この機械では、制振ダンパはボールネジ側に付けたが、その後別の機械を設計する際は、モータ軸側に錘を付けた方がよいとモータメーカーからアドバイスを受けた事もあった。
 モータ軸とボールネジの接合はバックラッシュレスで高剛性なフレキシブルカップリングだったが、それでも剛性が不足していたようだ。もし当時、リジッドカップリングに変更する発想があったら、うまく解決できたかなと思う。
 リジッドカップリングは、ミスアライメントを認識しないで安易に使用される事が多く、精密駆動には論外という認識だった。
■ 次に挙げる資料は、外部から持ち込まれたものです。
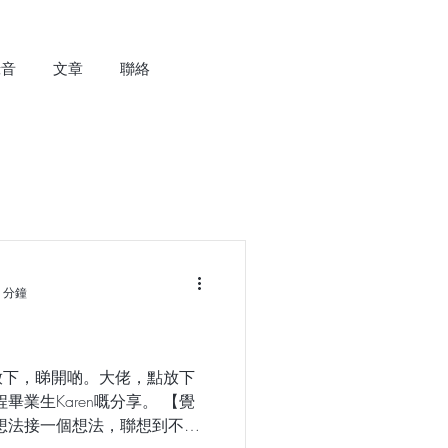
錄音
文章
聯絡
 分鐘
放下，睇開啲。大佬，點放下
畢業生Karen嘅分享。 【覺
想法接一個想法，聯想到不好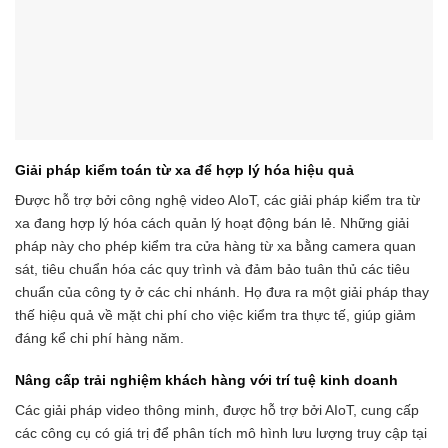
Giải pháp kiểm toán từ xa để hợp lý hóa hiệu quả
Được hỗ trợ bởi công nghệ video AIoT, các giải pháp kiểm tra từ
xa đang hợp lý hóa cách quản lý hoạt động bán lẻ. Những giải
pháp này cho phép kiểm tra cửa hàng từ xa bằng camera quan
sát, tiêu chuẩn hóa các quy trình và đảm bảo tuân thủ các tiêu
chuẩn của công ty ở các chi nhánh. Họ đưa ra một giải pháp thay
thế hiệu quả về mặt chi phí cho việc kiểm tra thực tế, giúp giảm
đáng kể chi phí hàng năm.
Nâng cấp trải nghiệm khách hàng với trí tuệ kinh doanh
Các giải pháp video thông minh, được hỗ trợ bởi AIoT, cung cấp
các công cụ có giá trị để phân tích mô hình lưu lượng truy cập tại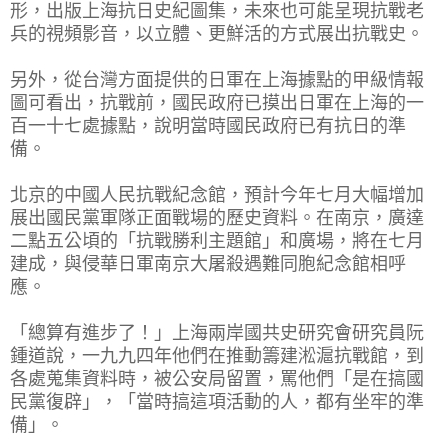
形，出版上海抗日史紀圖集，未來也可能呈現抗戰老
兵的視頻影音，以立體、更鮮活的方式展出抗戰史。
另外，從台灣方面提供的日軍在上海據點的甲級情報
圖可看出，抗戰前，國民政府已摸出日軍在上海的一
百一十七處據點，說明當時國民政府已有抗日的準
備。
北京的中國人民抗戰紀念館，預計今年七月大幅增加
展出國民黨軍隊正面戰場的歷史資料。在南京，廣達
二點五公頃的「抗戰勝利主題館」和廣場，將在七月
建成，與侵華日軍南京大屠殺遇難同胞紀念館相呼
應。
「總算有進步了！」上海兩岸國共史研究會研究員阮
鍾道說，一九九四年他們在推動籌建淞滬抗戰館，到
各處蒐集資料時，被公安局留置，罵他們「是在搞國
民黨復辟」，「當時搞這項活動的人，都有坐牢的準
備」。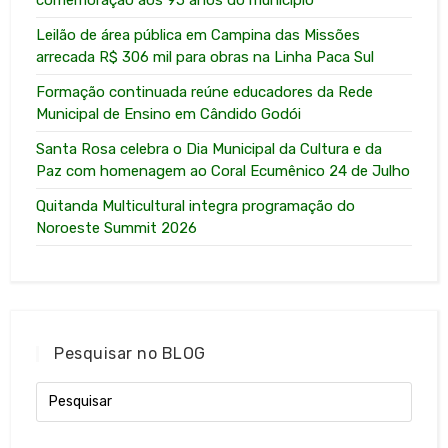
Leilão de área pública em Campina das Missões
arrecada R$ 306 mil para obras na Linha Paca Sul
Formação continuada reúne educadores da Rede
Municipal de Ensino em Cândido Godói
Santa Rosa celebra o Dia Municipal da Cultura e da
Paz com homenagem ao Coral Ecumênico 24 de Julho
Quitanda Multicultural integra programação do
Noroeste Summit 2026
Pesquisar no BLOG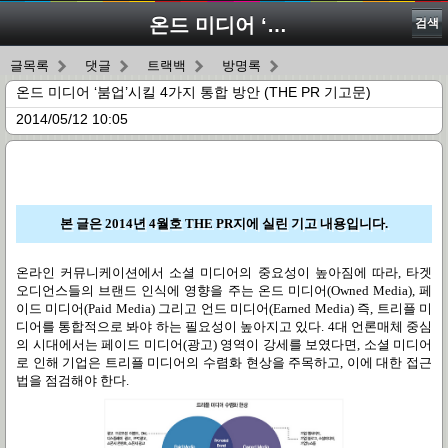
온드 미디어 ‘붐업’시킬 4가지 통합 방안 (THE PR 기고문)
검색
글목록
댓글
트랙백
방명록
온드 미디어 ‘붐업’시킬 4가지 통합 방안 (THE PR 기고문)
2014/05/12 10:05
본 글은 2014년 4월호 THE PR지에 실린 기고 내용입니다.
온라인 커뮤니케이션에서 소셜 미디어의 중요성이 높아짐에 따라, 타겟
오디언스들의 브랜드 인식에 영향을 주는 온드 미디어(Owned Media), 페
이드 미디어(Paid Media) 그리고 언드 미디어(Earned Media) 즉, 트리플 미
디어를 통합적으로 봐야 하는 필요성이 높아지고 있다. 4대 언론매체 중심
의 시대에서는 페이드 미디어(광고) 영역이 강세를 보였다면, 소셜 미디어
로 인해 기업은 트리플 미디어의 수렴화 현상을 주목하고, 이에 대한 접근
법을 점검해야 한다.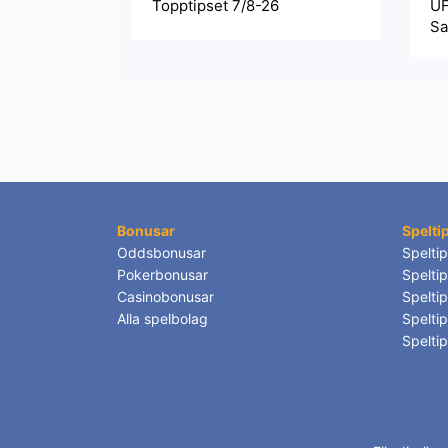
Topptipset 7/8-26
UF
Sa
Bonusar
Spelti
Oddsbonusar
Speltip
Pokerbonusar
Spelti
Casinobonusar
Spelti
Alla spelbolag
Speltip
Spelti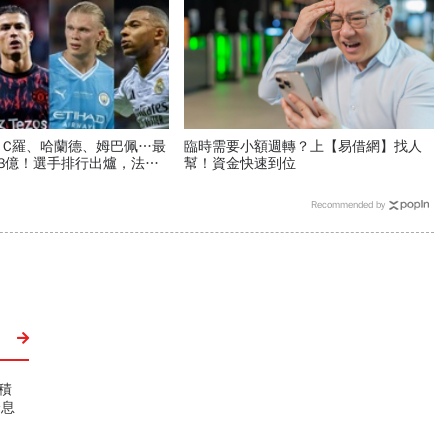
、C羅、哈蘭德、姆巴佩…最
臨時需要小額週轉？上【易借網】找人
3億！選手排行出爐，法國
幫！資金快速到位
球隊77倍
Recommended by
積
降息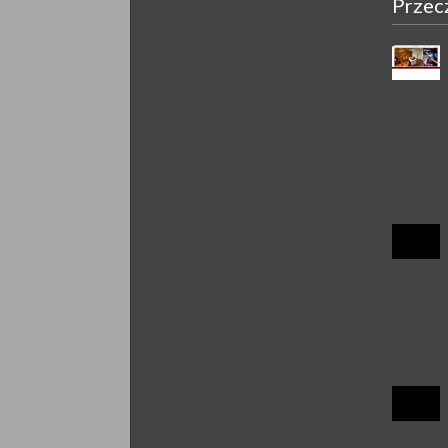
Przec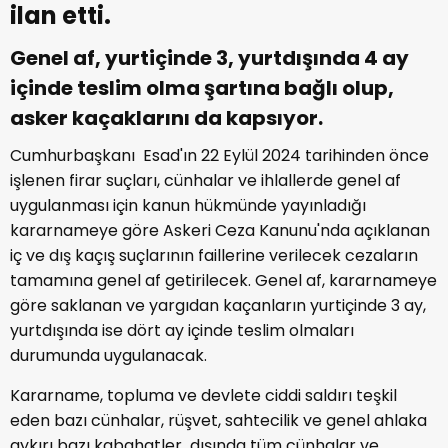
ilan etti.
Genel af, yurtiçinde 3, yurtdışında 4 ay
içinde teslim olma şartına bağlı olup,
asker kaçaklarını da kapsıyor.
Cumhurbaşkanı Esad'ın 22 Eylül 2024 tarihinden önce
işlenen firar suçları, cünhalar ve ihlallerde genel af
uygulanması için kanun hükmünde yayınladığı
kararnameye göre Askeri Ceza Kanunu'nda açıklanan
iç ve dış kaçış suçlarının faillerine verilecek cezaların
tamamına genel af getirilecek. Genel af, kararnameye
göre saklanan ve yargıdan kaçanların yurtiçinde 3 ay,
yurtdışında ise dört ay içinde teslim olmaları
durumunda uygulanacak.
Kararname, topluma ve devlete ciddi saldırı teşkil
eden bazı cünhalar, rüşvet, sahtecilik ve genel ahlaka
aykırı bazı kabahatler dışında tüm cünhalar ve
サーボモータのメーカーにリジッドカップリングの使用を相談したら、どんな返事だったろう。

 今回リジッドカップリングの使用条件を問い合せたら、「心出し精度を限りなく0に近いレベルまで出す必要がある。 」との事で、否定される事はなかった。リジッドカップリング特有の性能である、低イナーシャと高剛性、そして完璧に組付けられた時に生まれるスムーズなトルク伝達性能を看過する事が出来なくなったようだ。

 限りなく0に近いというのは、どんなレベルだろうか。
サーボモータメーカーが推奨するのは、「偏心と偏角が許容されるフレキシブルカップリングを使用して、振れは0.03mm以内で組立てる」事だ。
リジッドカップリングの場合は、どんなオーダーなのだろうか。

 ボールネジ側の軸受はアンギュラー玉軸受を予圧して使用するのが普通だから、ラジアルすき間は皆無だろう。一方サーボモータは大抵、深溝玉軸受を使用するから若干のラジアルすき間が期待できる。例えば内径20〜30mmの軸受で標準的なラジアルすき間(CN)は0.005〜0.020mmである。振れは少なくともこれ以内に収める必要がある。但しこれは偏心の検討で、偏角も同時に0近くにするような調整は容易でない。
 偏角のみが許容されるフレキシブルカップリングがあって、実際はこのシングル板バネタイプがフレキシブルカップリングの中で剛性が高いので、多く用いられていると思う。サーボモータは軸先端に一定の荷重が許容されているから、若干のたわみも期待できる。だから、たわみによる傾きを含む偏角は許容してもらい、振れも0.02mm以内程度で組立てるやり方だ。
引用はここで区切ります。